**Task requirements**
Starting from the first line below, count the lines carrying the string "About" and answer with the count by itself.

···

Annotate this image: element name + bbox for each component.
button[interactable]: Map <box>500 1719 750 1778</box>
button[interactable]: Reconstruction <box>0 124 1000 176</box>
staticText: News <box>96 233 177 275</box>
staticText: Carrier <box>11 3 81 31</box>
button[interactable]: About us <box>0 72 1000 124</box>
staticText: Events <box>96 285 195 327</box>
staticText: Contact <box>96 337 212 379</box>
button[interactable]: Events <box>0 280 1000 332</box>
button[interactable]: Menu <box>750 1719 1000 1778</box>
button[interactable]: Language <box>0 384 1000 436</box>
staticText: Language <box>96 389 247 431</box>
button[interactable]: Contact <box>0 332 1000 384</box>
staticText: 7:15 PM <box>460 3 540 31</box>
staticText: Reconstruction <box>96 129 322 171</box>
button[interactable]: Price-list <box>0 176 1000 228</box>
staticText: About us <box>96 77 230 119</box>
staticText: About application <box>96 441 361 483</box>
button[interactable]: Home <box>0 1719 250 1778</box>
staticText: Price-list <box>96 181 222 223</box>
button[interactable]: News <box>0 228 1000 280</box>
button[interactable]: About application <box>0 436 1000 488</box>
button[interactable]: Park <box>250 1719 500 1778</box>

···

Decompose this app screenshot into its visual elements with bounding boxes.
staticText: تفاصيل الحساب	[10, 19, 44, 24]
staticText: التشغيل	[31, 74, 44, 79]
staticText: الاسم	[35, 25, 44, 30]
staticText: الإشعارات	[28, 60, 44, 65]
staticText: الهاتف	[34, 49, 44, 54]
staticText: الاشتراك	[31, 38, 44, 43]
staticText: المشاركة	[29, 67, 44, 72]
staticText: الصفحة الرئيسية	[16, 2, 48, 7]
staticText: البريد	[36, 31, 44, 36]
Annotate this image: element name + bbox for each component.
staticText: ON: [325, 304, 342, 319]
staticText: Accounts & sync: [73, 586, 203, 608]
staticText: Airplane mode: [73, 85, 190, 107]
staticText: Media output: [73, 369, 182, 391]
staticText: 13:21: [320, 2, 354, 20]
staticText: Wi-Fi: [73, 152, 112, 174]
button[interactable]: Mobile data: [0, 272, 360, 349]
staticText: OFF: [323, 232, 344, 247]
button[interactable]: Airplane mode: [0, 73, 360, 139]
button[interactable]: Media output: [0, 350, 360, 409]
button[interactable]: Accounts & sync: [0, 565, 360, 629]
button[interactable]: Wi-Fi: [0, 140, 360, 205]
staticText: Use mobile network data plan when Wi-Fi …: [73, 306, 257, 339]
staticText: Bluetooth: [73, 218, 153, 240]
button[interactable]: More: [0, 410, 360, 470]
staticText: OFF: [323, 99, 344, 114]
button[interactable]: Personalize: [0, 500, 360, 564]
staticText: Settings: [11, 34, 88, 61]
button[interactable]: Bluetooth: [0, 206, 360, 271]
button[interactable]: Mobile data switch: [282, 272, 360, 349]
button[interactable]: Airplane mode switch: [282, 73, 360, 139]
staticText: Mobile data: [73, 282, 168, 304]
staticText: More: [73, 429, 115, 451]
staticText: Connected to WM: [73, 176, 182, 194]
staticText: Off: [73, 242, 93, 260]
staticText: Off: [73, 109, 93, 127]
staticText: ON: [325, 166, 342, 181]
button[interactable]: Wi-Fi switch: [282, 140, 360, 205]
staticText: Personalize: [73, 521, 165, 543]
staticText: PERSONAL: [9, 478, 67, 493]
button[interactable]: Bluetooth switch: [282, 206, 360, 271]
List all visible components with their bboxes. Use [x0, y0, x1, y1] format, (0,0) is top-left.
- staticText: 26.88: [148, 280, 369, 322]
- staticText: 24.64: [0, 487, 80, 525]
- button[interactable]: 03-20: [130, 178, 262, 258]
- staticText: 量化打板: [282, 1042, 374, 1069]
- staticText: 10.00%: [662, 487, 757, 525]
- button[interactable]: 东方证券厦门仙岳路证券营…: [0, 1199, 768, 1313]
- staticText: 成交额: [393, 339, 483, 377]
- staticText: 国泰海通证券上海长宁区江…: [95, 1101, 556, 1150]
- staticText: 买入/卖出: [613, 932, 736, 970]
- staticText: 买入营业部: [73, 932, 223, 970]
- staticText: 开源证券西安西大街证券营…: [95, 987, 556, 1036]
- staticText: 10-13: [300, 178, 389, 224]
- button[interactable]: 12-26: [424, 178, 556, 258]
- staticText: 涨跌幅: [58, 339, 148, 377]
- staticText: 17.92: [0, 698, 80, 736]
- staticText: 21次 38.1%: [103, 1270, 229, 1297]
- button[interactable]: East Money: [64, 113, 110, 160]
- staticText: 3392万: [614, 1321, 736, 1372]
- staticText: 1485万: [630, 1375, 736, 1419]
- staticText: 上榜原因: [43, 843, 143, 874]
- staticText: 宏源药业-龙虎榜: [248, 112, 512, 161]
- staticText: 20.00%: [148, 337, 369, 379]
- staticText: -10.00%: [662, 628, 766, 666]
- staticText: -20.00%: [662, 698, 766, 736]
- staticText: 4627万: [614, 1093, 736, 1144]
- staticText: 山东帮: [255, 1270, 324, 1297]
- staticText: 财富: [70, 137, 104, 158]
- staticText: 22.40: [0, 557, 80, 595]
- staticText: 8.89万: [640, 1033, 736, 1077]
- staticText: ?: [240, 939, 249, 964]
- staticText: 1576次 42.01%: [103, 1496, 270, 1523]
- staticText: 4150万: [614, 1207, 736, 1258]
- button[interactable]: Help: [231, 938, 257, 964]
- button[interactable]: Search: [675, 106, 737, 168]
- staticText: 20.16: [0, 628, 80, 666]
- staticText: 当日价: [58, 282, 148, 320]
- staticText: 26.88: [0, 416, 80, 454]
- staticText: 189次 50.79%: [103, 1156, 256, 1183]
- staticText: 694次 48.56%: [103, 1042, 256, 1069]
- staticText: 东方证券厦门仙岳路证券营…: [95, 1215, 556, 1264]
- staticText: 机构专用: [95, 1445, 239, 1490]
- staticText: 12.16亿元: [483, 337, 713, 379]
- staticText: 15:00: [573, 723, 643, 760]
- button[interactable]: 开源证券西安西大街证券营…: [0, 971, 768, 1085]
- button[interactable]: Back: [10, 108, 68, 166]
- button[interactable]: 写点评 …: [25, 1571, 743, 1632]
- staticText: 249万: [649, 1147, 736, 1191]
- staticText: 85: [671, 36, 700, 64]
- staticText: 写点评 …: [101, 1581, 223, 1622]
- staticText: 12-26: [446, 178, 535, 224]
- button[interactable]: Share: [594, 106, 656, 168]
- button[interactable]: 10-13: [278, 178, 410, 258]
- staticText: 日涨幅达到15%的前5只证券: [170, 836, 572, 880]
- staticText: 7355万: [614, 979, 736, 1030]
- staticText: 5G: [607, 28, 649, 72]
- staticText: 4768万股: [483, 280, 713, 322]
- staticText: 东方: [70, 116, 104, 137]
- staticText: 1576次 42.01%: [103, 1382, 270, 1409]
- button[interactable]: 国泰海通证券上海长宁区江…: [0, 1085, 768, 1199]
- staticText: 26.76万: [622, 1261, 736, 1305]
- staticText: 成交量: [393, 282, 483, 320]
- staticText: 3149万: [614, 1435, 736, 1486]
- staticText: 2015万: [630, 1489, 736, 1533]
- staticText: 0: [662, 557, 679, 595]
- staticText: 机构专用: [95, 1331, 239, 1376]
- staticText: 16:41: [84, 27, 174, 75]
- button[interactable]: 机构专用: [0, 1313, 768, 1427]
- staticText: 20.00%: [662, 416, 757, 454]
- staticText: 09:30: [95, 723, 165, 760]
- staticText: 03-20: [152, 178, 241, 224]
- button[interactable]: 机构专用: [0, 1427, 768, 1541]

···

**Task response**
4